I have had some issues with the leading truck, it may derail if there is a large enough gap between the two rails at the joint this causes the smaller truck wheels to dip in and then it jumps when hitting the other rail edge. Another cause coudl be that prior to the joint one of the drivers is lifting slightly and when truck comes down it is not in the right spot. I would try:
1) Slightly filing the two rails at the joint ends.
2) See if you can spot a slight bump on the driving wheels.
3) see if you can reduce the gap at joint.

Hope this helps,

Vik.


----------



## AdRockTrains (Mar 3, 2015)

Recently bought a BLI 2-8-0 Consolidation with Paragon 2 sound for $299. It's awesome. Superb detail, runs smoothly, great sound... I love it. 
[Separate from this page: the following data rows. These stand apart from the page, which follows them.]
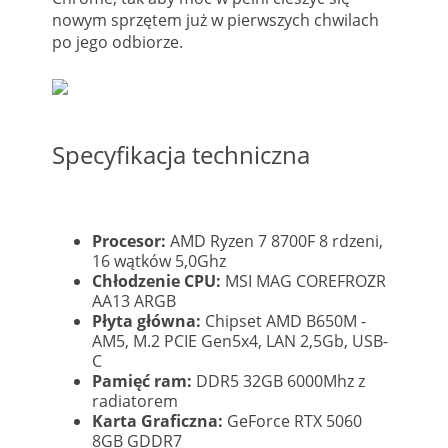
nowym sprzętem już w pierwszych chwilach
po jego odbiorze.
Specyfikacja techniczna
Procesor:
AMD Ryzen 7 8700F 8 rdzeni,
16 wątków 5,0Ghz
Chłodzenie CPU:
MSI MAG COREFROZR
AA13 ARGB
Płyta główna:
Chipset AMD B650M -
AM5, M.2 PCIE Gen5x4, LAN 2,5Gb, USB-
C
Pamięć ram:
DDR5 32GB 6000Mhz z
radiatorem
Karta Graficzna:
GeForce RTX 5060
8GB GDDR7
http://www.modeltrainstuff.com/HO-Scale-2-8-0-Consolidation-s/1721.htm

Can't beat that price either!


----------



## Bkubiak (Oct 20, 2013)

I sent an email to BLI Customer service and they wrote back that on some K4s models a weight was not installed on the bottom of the pilot truck making it too light causing the truck to easily derail. They are sending me a new Pilot truck with the weight attached.


----------



## Bkubiak (Oct 20, 2013)

The weighted pilot truck for my new K4s was shipped on Monday from Broadway Limited in Ormond Beach Florida. It was not in todays mail, perhaps tomorrow.
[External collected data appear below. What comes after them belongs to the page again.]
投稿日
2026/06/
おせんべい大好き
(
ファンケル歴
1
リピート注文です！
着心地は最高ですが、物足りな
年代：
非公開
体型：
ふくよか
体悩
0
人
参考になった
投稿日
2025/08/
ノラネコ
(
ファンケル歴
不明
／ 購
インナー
I just noticed this morning that the bell on the loco actually swings on a fulcrum, it must have been stuck, I picked up the loco and must have pushed against the bell and it started to flop round, broke out my 10X jewelers loupe to look close and Holy Crap that bell and the housing is detailed way better then I ever expected, wonder if I could buy a couple of them from BLI to put on other loco's

I also noticed the cab roof vent slides back


----------



## davidone (Apr 20, 2015)

A little off topic but I like both BLI and MTH. Both are making some great engines today and more to come in the future. The sounds and smoke in my steam engines are great. Hope to buy more in the future.


----------



## greenwizard88 (Dec 5, 2014)

Generally, I see more forum posts about BLI steam engine problems than I do MTH. But on the flip side, MTH engines just aren't as DCC friendly as they could be.

Either way though, I don't think you can go wrong.


----------



## Bkubiak (Oct 20, 2013)

greenwizard88 said:


> Generally, I see more forum posts about BLI steam engine problems than I do MTH. But on the flip side, MTH engines just aren't as DCC friendly as they could be.
> 
> Either way though, I don't think you can go wrong.


The problem I have seen on other forums and here with BLI steamers is the 4 wheel Pilot truck is too light, all their latest engines are coming with a weighted pilot truck, I had that issue too, I am hoping my Pilot truck will arrive in todays mail.
If you watch a lot of the BLI videos, that guy with the beard mentions many times improvements that have been made on various models, I suggest anyone with a 4 wheel pilot truck take a look and see if their truck is weighted or not. I do not have mine yet but I think the weight covers over the axles.


----------



## Bkubiak (Oct 20, 2013)

Bkubiak said:


> The problem I have seen on other forums and here with BLI steamers is the 4 wheel Pilot truck is too light, all their latest engines are coming with a weighted pilot truck, I had that issue too, I am hoping my Pilot truck will arrive in todays mail.
> If you watch a lot of the BLI videos, that guy with the beard mentions many times improvements that have been made on various models, I suggest anyone with a 4 wheel pilot truck take a look and see if their truck is weighted or not. I do not have mine yet but I think the weight covers over the axles.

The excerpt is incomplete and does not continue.